--- MATERIAL FOR THE TASK Enclosed Below ---

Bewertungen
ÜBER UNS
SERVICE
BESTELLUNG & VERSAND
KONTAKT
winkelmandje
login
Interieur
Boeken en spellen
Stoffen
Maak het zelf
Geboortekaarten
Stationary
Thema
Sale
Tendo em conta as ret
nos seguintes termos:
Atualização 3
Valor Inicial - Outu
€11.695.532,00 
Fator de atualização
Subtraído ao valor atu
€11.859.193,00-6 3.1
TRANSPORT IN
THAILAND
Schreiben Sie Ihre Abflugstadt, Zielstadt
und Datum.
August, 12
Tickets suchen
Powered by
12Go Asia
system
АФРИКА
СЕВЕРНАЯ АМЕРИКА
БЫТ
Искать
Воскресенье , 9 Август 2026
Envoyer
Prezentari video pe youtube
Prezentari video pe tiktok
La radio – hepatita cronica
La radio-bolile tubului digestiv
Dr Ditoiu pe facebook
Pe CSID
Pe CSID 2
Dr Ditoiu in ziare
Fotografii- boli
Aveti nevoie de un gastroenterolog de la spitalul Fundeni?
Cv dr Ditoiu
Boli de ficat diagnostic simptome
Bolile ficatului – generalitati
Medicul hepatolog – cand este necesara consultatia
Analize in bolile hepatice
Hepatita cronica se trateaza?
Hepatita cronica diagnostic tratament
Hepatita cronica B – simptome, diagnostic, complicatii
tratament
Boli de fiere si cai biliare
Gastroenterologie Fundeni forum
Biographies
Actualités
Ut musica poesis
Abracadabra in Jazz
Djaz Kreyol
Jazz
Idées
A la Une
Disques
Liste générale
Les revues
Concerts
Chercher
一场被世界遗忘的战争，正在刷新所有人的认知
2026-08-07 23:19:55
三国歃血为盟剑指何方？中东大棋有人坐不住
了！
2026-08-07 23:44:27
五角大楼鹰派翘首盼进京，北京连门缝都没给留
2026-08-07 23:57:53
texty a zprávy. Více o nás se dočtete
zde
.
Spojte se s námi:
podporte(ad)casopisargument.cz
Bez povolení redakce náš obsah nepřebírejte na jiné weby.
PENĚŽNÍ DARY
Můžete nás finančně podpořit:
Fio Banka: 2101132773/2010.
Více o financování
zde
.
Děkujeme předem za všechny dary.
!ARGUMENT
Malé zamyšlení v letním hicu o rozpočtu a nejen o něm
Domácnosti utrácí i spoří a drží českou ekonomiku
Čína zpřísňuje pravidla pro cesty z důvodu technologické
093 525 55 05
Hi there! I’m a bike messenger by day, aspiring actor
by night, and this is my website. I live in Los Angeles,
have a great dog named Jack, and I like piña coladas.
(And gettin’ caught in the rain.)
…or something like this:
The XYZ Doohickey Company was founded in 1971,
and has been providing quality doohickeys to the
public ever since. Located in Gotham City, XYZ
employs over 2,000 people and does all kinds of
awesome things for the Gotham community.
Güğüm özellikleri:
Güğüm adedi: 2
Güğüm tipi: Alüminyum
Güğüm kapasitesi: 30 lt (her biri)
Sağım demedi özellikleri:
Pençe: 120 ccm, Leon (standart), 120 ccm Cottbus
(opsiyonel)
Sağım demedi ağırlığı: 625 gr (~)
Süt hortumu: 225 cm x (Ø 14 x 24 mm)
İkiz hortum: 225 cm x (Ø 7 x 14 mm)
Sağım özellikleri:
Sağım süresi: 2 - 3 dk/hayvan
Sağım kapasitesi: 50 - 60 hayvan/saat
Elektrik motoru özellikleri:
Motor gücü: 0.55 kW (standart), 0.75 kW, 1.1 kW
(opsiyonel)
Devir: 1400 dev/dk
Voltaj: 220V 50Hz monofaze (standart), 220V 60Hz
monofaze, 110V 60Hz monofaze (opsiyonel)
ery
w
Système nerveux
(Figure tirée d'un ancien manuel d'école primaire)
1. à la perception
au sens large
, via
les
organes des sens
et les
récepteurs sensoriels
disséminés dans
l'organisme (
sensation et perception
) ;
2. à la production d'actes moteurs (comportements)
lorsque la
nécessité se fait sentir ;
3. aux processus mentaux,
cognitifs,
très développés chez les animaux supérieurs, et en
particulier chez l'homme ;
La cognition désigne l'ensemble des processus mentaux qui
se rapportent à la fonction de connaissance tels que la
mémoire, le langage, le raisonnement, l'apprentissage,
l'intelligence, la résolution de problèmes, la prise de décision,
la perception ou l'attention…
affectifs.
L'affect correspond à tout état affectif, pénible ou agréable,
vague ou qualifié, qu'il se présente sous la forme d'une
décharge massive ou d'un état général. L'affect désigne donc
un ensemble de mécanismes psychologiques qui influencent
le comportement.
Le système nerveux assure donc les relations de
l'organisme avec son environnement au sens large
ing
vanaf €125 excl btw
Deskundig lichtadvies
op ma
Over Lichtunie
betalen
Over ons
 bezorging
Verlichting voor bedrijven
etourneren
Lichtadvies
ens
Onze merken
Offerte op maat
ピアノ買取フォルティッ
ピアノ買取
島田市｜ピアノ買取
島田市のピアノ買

--- End of Enclosed MATERIAL FOR THE TASK ---

**INSTRUCTIONS FOR THE TASK**
When you reach the line holding "La cognition désigne" in the records above, begin reproducing exactly, stop after the line holding "Le système nerveux", and output nothing else.

**ANSWER BOX**
La cognition désigne l'ensemble des processus mentaux qui
se rapportent à la fonction de connaissance tels que la
mémoire, le langage, le raisonnement, l'apprentissage,
l'intelligence, la résolution de problèmes, la prise de décision,
la perception ou l'attention…
affectifs.
L'affect correspond à tout état affectif, pénible ou agréable,
vague ou qualifié, qu'il se présente sous la forme d'une
décharge massive ou d'un état général. L'affect désigne donc
un ensemble de mécanismes psychologiques qui influencent
le comportement.
Le système nerveux assure donc les relations de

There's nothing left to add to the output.